Offenbar hatte das Dach seither am meisten unter der Witterung gelitten.

Es war Marinas Glück, dass sie in diesem Moment das Handy zwischen den Händen hielt, beide Arme von sich gestreckt. Nie hätte sie es sonst geschafft, die Arme genügend schnell nach oben zu reissen, um ihren Kopf zu schützen. Natürlich waren die Balken und Bretter nicht tonnenschwer, aber es reichte für einen komplizierten Bruch. Links und rechts. Und für den Durchbruch im Internet. Marinas Welt änderte sich mit einem Schlag. Das Video ging viral. Und Marina ins Spital.

Als sie das letzte Mal nachgeschaut hatte, vor ein paar Minuten, waren es bereits zweitausend Abonnenten. Plötzlich schienen alle an ihrem Leben interessiert. Nur ihr Bruder hatte Marinas Welt verlassen, aus Protest wegen des Sexheftchens.

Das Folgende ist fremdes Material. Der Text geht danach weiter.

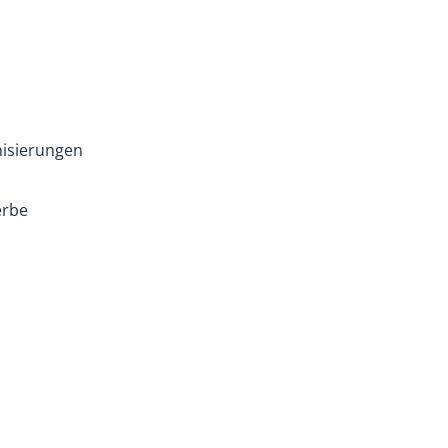
isierungen
erbe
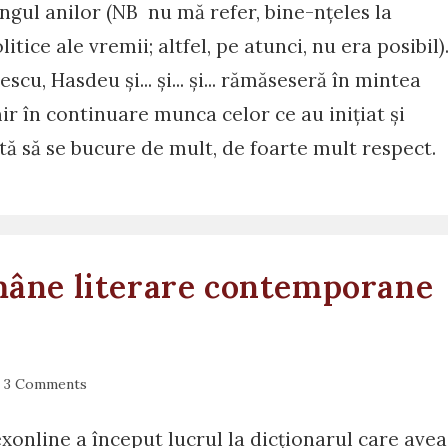
lungul anilor (NB nu mă refer, bine-nțeles la
tice ale vremii; altfel, pe atunci, nu era posibil)
cu, Hasdeu și... și... și... rămăseseră în mintea
 în continuare munca celor ce au inițiat și
ă să se bucure de mult, de foarte mult respect.
omâne literare contemporane
st
3 Comments
mments:
nline a început lucrul la dicționarul care avea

Marina kontrollierte nochmals, ob sie auch wirklich nichts zwischen den Zähnen hatte, dann drückte sie auf «Play»: «Hallo, ihr Lieben, hier bin ich wieder, es geht mir bäumig, wirklich, astrein, ge-Linde-gesagt, ich könnte Bäume ausreissen …» Sie zeigte ihre einbandagierten Arme in die Kamera, zwang sich ein verschmitztes Lächeln ab und … drückte unter Schmerzen auf «Stop». Was für ein Schwachsinn! Bäumig! Was sollten diese Wortspiele? Das war doch völlig lächerlich. Was wollte sie überhaupt erzählen? Marina wusste es schlicht nicht. Sie wusste nur, dass sie so schnell wie möglich ein Video raushauen musste, und zwar ein gutes, sie durfte ihre Follower nicht enttäuschen. Denk nach, denk nach! Marina löste den Kaugummi und steckte ihn zurück in ihren Mund. Es war langweilig hier drin. Ein stinknormales Krankenzimmer. Mit glänzendem Linoleumboden. Vier Schränken. Einem Tisch. Einer Toilette. Einem Fenster. Und diesem Geruch.

Marina startete gerade den fünften Videoversuch, als die Tür aufging und gleich zwei Patientinnen in ihren Betten hereingerollt wurden. Eine alte und eine mittelalte. Beide schienen zu schlafen. Marina protestierte. Man habe ihr doch versprochen, dass sie hier ungestört sein würde, sie müsse arbeiten, es sei wichtig.

Als die Krankenschwestern die Tür hinter sich zuzogen, hob die Alte ihren schlohweissen Lockenkopf. Wichtig sei für ein so junges Mädchen nur, hier wieder rauszukommen. Und sie möge doch bitte den Kaugummi loswerden. Das gebühre sich nicht.